Nagios® plugins are configured by using a command template. A template named "Device" will bind to all devices below the template definition. Within each template is a list of commands that will run. The commands can be any program that follows the Nagios® plug-in standard. Inputs are command line arguments; output is the first line of stdout, plus a return code.

Note: Resource Manager return codes differ from Nagios® return codes, as follows:

Value Resource Manager Nagios
0 Clear OK
1 Data Source WARNING
2 Data Source+1 CRITICAL
3 Data Source UNKNOWN

For comprehensive information about Nagios® plugins, refer to the Nagios® Plugins Development Guidelines.

A Nagios® command has several fields:

  • name - Specifies the name of the command object.

  • enabled - Indicates whether this command should be used on a given device.

  • component - Specifies the component name to use when zencommand sends events to the system.

  • event class - Specifies the event class to use when sending events to the system.

  • severity - Sets the default severity to use when sending events to the system.

  • cycle time - Sets the frequency a command should be run (in seconds).

  • command template - Specifies the command to run.

    The command template string is built by using Zope TALES expressions. Several variables are passed when evaluating the template.They are:

  • zCommandPath - Path to the zencommand plug-ins on a given box it comes from the configuration property zCommandPath. zCommandPath is automatically added to a command if a path is absent from the beginning of the command.

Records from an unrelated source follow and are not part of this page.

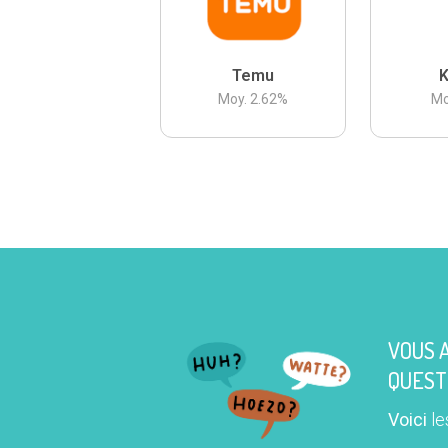
Temu
K
Moy.
2.62
%
Mo
VOUS 
QUEST
Voici
le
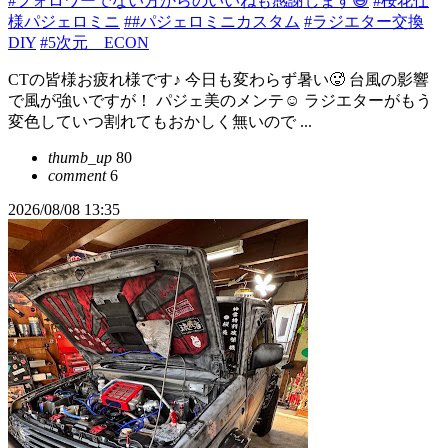
#フォロワーでない方からのいいねも感謝します😄
#桜花仕
様パジェロミニ
##パジェロミニカスタム
#ラジエター交換
DIY
#5次元 ECON
CTの皆様お疲れ様です♪ 今日も変わらず暑い🥵 台風の影響
で風が強いですが！ パジェ美のメンテ☺️ ラジエターがもう
変色していつ割れてもおかしく無いので ...
thumb_up
80
comment
6
2026/08/08 13:35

  • devname - Device name of the device against which the command is being evaluated.

  • dev - Device object against which the command is being evaluated.

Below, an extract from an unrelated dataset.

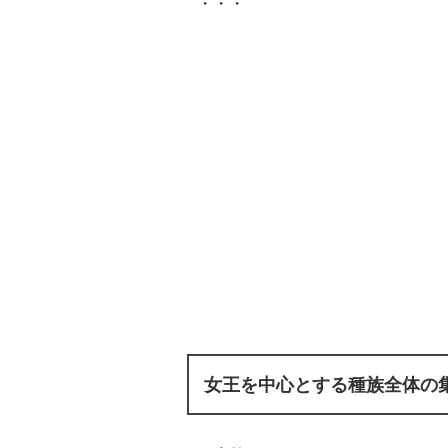
・・・
女王を中心とする種族全体の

  • here - Context of evaluation. For a device, this is equivalent to dev for a component (such as a file system or interface).This is the component object.

  • compname - If this command evaluates against a component, specifies its name as a string.

  • now - Current time.

    Template values are accessed like shell variables.

Testing ZenCommands

Use the zentestcommand script to test ZenCommand data sources.

  1. Log in to the Control Center master host as a user with serviced CLI privileges.

  2. Start an interactive session in the zenhub container as the zenoss user.

    serviced service attach zenhub su - zenoss
    
  3. Start the zentestcommand script. Replace DeviceID with the ID of the device to perform the command, and replace DataSourceName with the name of a template data source associated with the device.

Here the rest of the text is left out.